=== Work task ===
Copy only what lies from the line containing "時間：11:00〜16:00（ラストオーダー15:30）" through the line containing "أول بطولة دوري إنجليزي حققها مانشستر يونايتد" in the entries below, keeping both end lines exact and dropping every picture.

*** Opening of Records for the exercise ***

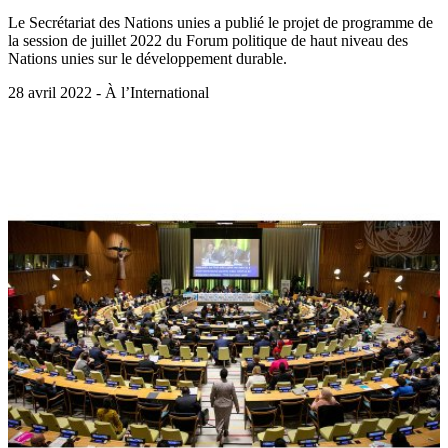
Le Secrétariat des Nations unies a publié le projet de programme de
la session de juillet 2022 du Forum politique de haut niveau des
Nations unies sur le développement durable.
28 avril 2022 - À l’International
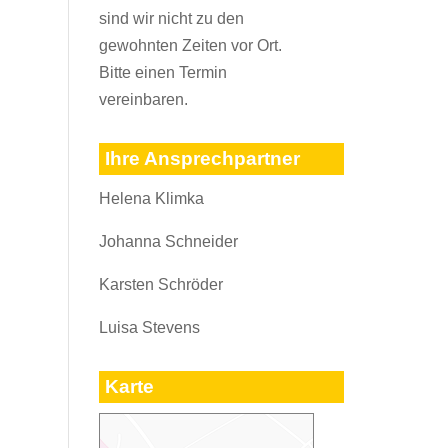
sind wir nicht zu den
gewohnten Zeiten vor Ort.
Bitte einen Termin
vereinbaren.
Ihre Ansprechpartner
Helena Klimka
Johanna Schneider
Karsten Schröder
Luisa Stevens
Karte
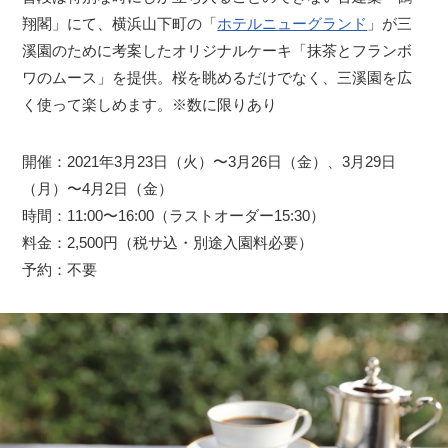
翔閣」にて、横浜山下町の「
ホテルニューグランド
」が三
溪園のために考案したオリジナルケーキ「抹茶とフランボ
ワのムース」を提供。桜を眺めるだけでなく、三溪園を広
く使って楽しめます。※数に限りあり
開催：2021年3月23日（火）〜3月26日（金）、3月29日
（月）〜4月2日（金）
時間：11:00〜16:00（ラストオーダー15:30）
料金：2,500円（税サ込・別途入園料必要）
予約：不要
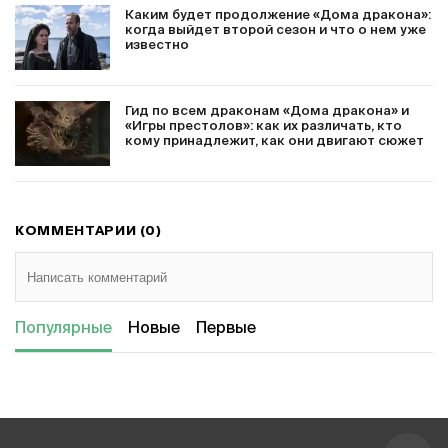
Каким будет продолжение «Дома дракона»:
когда выйдет второй сезон и что о нем уже
известно
Гид по всем драконам «Дома дракона» и
«Игры престолов»: как их различать, кто
кому принадлежит, как они двигают сюжет
КОММЕНТАРИИ (0)
Популярные
Новые
Первые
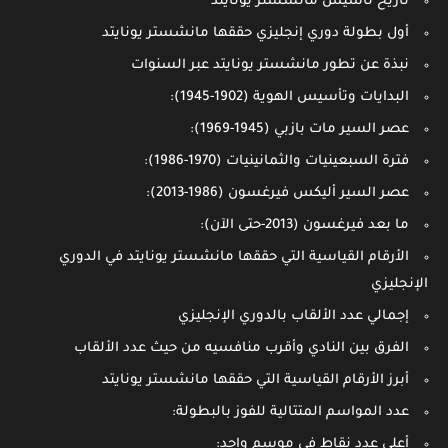
تاريخ تأسيس مانشستر يونايتد
أول بطولة دوري إنجليزي حققها مانشستر يونايتد
نبذة عن تطور مانشستر يونايتد عبر السنوات
البدايات وتأسيس الهوية (1902-1945):
عصر السير مات بازبي (1945-1969):
فترة السبعينيات والثمانينيات (1970-1986):
عصر السير أليكس فيرغسون (1986-2013):
ما بعد فيرغسون (2013-حتى الآن):
الأرقام القياسية التي حققها مانشستر يونايتد في الدوري
الإنجليزي
إجمالي عدد الألقاب بالدوري الإنجليزي
الفرق بين النادي وأقرب منافسيه من حيث عدد الألقاب
أبرز الأرقام القياسية التي حققها مانشستر يونايتد
عدد المواسم المتتالية للفوز بالبطولة:
أعلى عدد نقاط في موسم واحد:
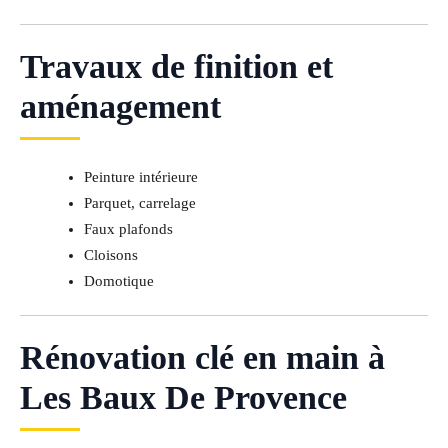
Travaux de finition et
aménagement
Peinture intérieure
Parquet, carrelage
Faux plafonds
Cloisons
Domotique
Rénovation clé en main à
Les Baux De Provence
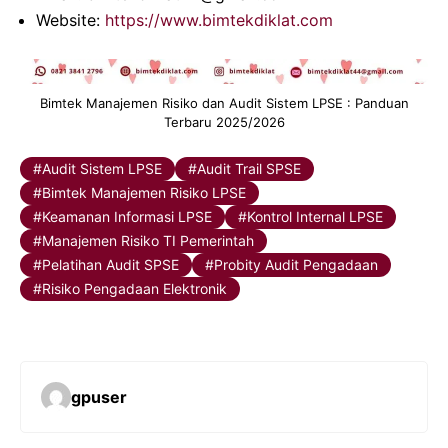
Website:
https://www.bimtekdiklat.com
Bimtek Manajemen Risiko dan Audit Sistem LPSE : Panduan
Terbaru 2025/2026
Audit Sistem LPSE
Audit Trail SPSE
Bimtek Manajemen Risiko LPSE
Keamanan Informasi LPSE
Kontrol Internal LPSE
Manajemen Risiko TI Pemerintah
Pelatihan Audit SPSE
Probity Audit Pengadaan
Risiko Pengadaan Elektronik
gpuser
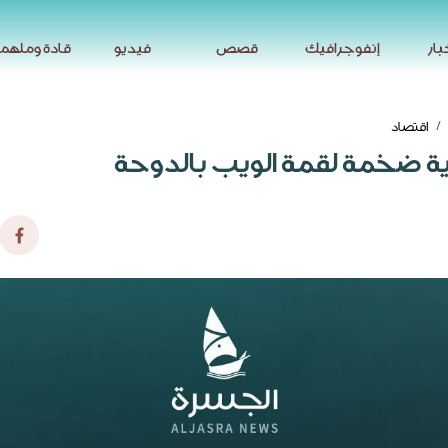
بار
إنفوجرافيك
قصص
فيديو
قادة وملهم
بار
إنفوجرافيك
قصص
فيديو
قادة وملهم
اقتصاد
ية ضخمة لقمة الويب بالدوحة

*** Close of Records for the exercise ***

=== Task output ===
時間：11:00〜16:00（ラストオーダー15:30）
料金：2,500円（税サ込・別途入園料必要）
予約：不要
Каким будет продолжение «Дома дракона»:
когда выйдет второй сезон и что о нем уже
известно
Гид по всем драконам «Дома дракона» и
«Игры престолов»: как их различать, кто
кому принадлежит, как они двигают сюжет
КОММЕНТАРИИ (0)
Популярные
Новые
Первые
تاريخ تأسيس مانشستر يونايتد
أول بطولة دوري إنجليزي حققها مانشستر يونايتد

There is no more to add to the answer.